When I studied math at my school (I was 16) I was studying system of linear equations, and equations of first or second order and I liked it very much (and I was good to xD) but one day I asked to myself how to solve equation of this kind $ax=a^x$ and ...I had no idea, I have felt completely disorientated.
Now math is only an hobby for me (even if I don't study it at school I love it) so I tried again to solve this problem, using "new concept" I have "learnt" since I left school but still can't find a solution even using logarithm (aka even using a calculator).

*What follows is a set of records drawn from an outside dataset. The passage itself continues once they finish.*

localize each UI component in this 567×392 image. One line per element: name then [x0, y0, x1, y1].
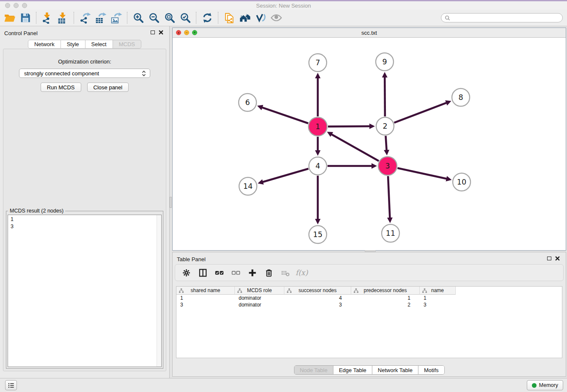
graph-edge-3-11[interactable]	[388, 176, 390, 218]
network-maximize-icon[interactable]: +	[192, 30, 197, 35]
select-all-checkboxes-icon[interactable]	[214, 268, 224, 278]
column-header-shared-name[interactable]: shared name	[176, 287, 235, 295]
graph-edge-2-3[interactable]	[385, 136, 386, 151]
tab-node-table[interactable]: Node Table	[294, 366, 333, 374]
cell-predecessor-nodes: 2	[351, 301, 420, 308]
deselect-checkboxes-icon[interactable]	[231, 268, 241, 278]
memory-button-label: Memory	[539, 382, 558, 388]
graph-edge-2-8[interactable]	[394, 102, 447, 122]
node-table-header: shared nameMCDS rolesuccessor nodesprede…	[176, 287, 562, 295]
tab-select[interactable]: Select	[85, 40, 113, 49]
split-columns-icon[interactable]	[198, 268, 208, 278]
export-table-icon[interactable]	[93, 11, 108, 25]
cell-successor-nodes: 4	[284, 295, 351, 301]
export-network-icon[interactable]	[77, 11, 93, 25]
network-graph[interactable]: 7968124314101511	[173, 38, 566, 250]
run-mcds-button[interactable]: Run MCDS	[41, 83, 81, 92]
column-header-name[interactable]: name	[420, 287, 456, 295]
memory-button[interactable]: Memory	[527, 380, 563, 390]
optimization-criterion-label: Optimization criterion:	[3, 58, 166, 65]
tab-network-table[interactable]: Network Table	[372, 366, 418, 374]
search-box[interactable]	[441, 13, 563, 22]
tab-mcds[interactable]: MCDS	[113, 40, 141, 49]
network-view-window: x – + scc.txt 7968124314101511	[172, 28, 566, 251]
status-bar: Memory	[0, 378, 567, 392]
zoom-fit-icon[interactable]	[162, 11, 177, 25]
close-table-panel-icon[interactable]	[555, 256, 560, 261]
float-table-panel-icon[interactable]	[547, 257, 551, 260]
export-image-icon[interactable]	[108, 11, 124, 25]
table-tabs: Node TableEdge TableNetwork TableMotifs	[294, 365, 444, 375]
graph-node-label-15: 15	[313, 230, 322, 239]
zoom-in-icon[interactable]	[130, 11, 146, 25]
home-icon[interactable]	[237, 11, 253, 25]
import-table-icon[interactable]	[55, 11, 71, 25]
node-table: shared nameMCDS rolesuccessor nodesprede…	[176, 286, 562, 358]
graph-edge-arrow-1-7	[315, 73, 321, 78]
table-row-1[interactable]: 1dominator411	[176, 295, 562, 301]
control-panel-tabs: NetworkStyleSelectMCDS	[0, 40, 169, 49]
column-header-predecessor-nodes[interactable]: predecessor nodes	[351, 287, 420, 295]
tab-style[interactable]: Style	[61, 40, 85, 49]
zoom-selected-icon[interactable]	[177, 11, 193, 25]
tab-network[interactable]: Network	[28, 40, 61, 49]
graph-edge-3-10[interactable]	[397, 168, 447, 179]
refresh-icon[interactable]	[199, 11, 215, 25]
criterion-dropdown[interactable]: strongly connected component	[19, 69, 150, 78]
graph-edge-arrow-2-9	[382, 72, 388, 77]
task-history-button[interactable]	[5, 380, 17, 390]
graph-node-label-8: 8	[458, 93, 463, 102]
cell-MCDS-role: dominator	[235, 295, 284, 301]
table-row-2[interactable]: 3dominator323	[176, 301, 562, 308]
graph-edge-arrow-4-3	[372, 163, 377, 169]
add-column-icon[interactable]	[247, 268, 257, 278]
column-header-MCDS-role[interactable]: MCDS role	[235, 287, 284, 295]
graph-edge-2-9[interactable]	[385, 77, 385, 116]
graph-node-label-2: 2	[383, 122, 387, 130]
tab-motifs[interactable]: Motifs	[418, 366, 444, 374]
delete-table-icon	[280, 268, 290, 278]
graph-edge-1-6[interactable]	[261, 107, 308, 123]
gear-icon[interactable]	[181, 268, 191, 278]
close-panel-icon[interactable]	[159, 30, 163, 35]
main-toolbar-icons	[2, 11, 284, 25]
toolbar-separator	[218, 12, 218, 24]
eye-icon	[268, 11, 284, 25]
zoom-out-icon[interactable]	[146, 11, 162, 25]
graph-edge-1-2[interactable]	[328, 126, 370, 127]
horizontal-splitter-grip[interactable]	[365, 250, 376, 252]
vizmapper-icon[interactable]	[253, 11, 268, 25]
toolbar-separator	[127, 12, 127, 24]
mcds-result-group: MCDS result (2 nodes) 1 3	[6, 211, 163, 369]
mcds-result-text[interactable]: 1 3	[8, 215, 162, 367]
network-window-titlebar: x – + scc.txt	[173, 28, 566, 38]
close-panel-button[interactable]: Close panel	[87, 83, 129, 92]
toolbar-separator	[36, 12, 36, 24]
network-document-icon[interactable]	[221, 11, 237, 25]
column-header-successor-nodes[interactable]: successor nodes	[284, 287, 351, 295]
mcds-panel: Optimization criterion: strongly connect…	[3, 49, 166, 371]
network-minimize-icon[interactable]: –	[184, 30, 189, 35]
table-panel-header: Table Panel	[173, 252, 566, 263]
graph-edge-arrow-2-3	[384, 150, 389, 155]
main-area: Control Panel NetworkStyleSelectMCDS Opt…	[0, 26, 567, 378]
network-close-icon[interactable]: x	[176, 30, 181, 35]
graph-edge-4-14[interactable]	[262, 168, 308, 182]
result-scrollbar[interactable]	[157, 215, 161, 367]
list-icon	[8, 382, 15, 389]
table-panel-title: Table Panel	[177, 256, 206, 262]
open-folder-icon[interactable]	[2, 11, 17, 25]
cell-shared-name: 3	[176, 301, 235, 308]
save-icon[interactable]	[17, 11, 33, 25]
network-window-title: scc.txt	[173, 30, 566, 36]
criterion-dropdown-value: strongly connected component	[24, 70, 99, 77]
float-panel-icon[interactable]	[151, 30, 155, 34]
import-network-icon[interactable]	[39, 11, 55, 25]
memory-status-icon	[532, 383, 537, 388]
application-window: Session: New Session Control Panel Netwo…	[0, 0, 567, 392]
graph-edge-3-1[interactable]	[331, 134, 379, 161]
network-canvas[interactable]: 7968124314101511	[173, 38, 566, 250]
trash-icon[interactable]	[264, 268, 274, 278]
tab-edge-table[interactable]: Edge Table	[333, 366, 372, 374]
search-input[interactable]	[452, 15, 559, 21]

I noticed that $a^x-ax=0$ so I just need to find the zeros of the functions $f_a(x)=a^x-ax$ but I don't know how to solve this. My second attempt was to using a graphical method plotting $ax=y$ and $a^x=y$ and finding the intersection, but this doesn't satisfy me.
My last effort was to "unify" the two $x$'s and put them on the same side of the equation:
here I'm lost and I am starting to doubt that is possible to "bring" the $x$s using the "standard" algebra rules, to one side of the equation and get one $x$ "alone".
Maybe I need more powerful theoretic tools to face this problem, but I don't understand why I can't find a way to "reduce" it to a simple form with easy operations $(+,\cdot)$ and powers.
a) Maybe that means that the solution isn't even irrational? Why at this point all become harder?
b) How can I face this problem? How to find the solution? Which are the extra concepts I need? I accept complete answers (even if I wanted only hints because I love to solve problems on my own, but I think this is above my level)
I'm sorry for my terrible English but I'm using a translator. Thanks in advance.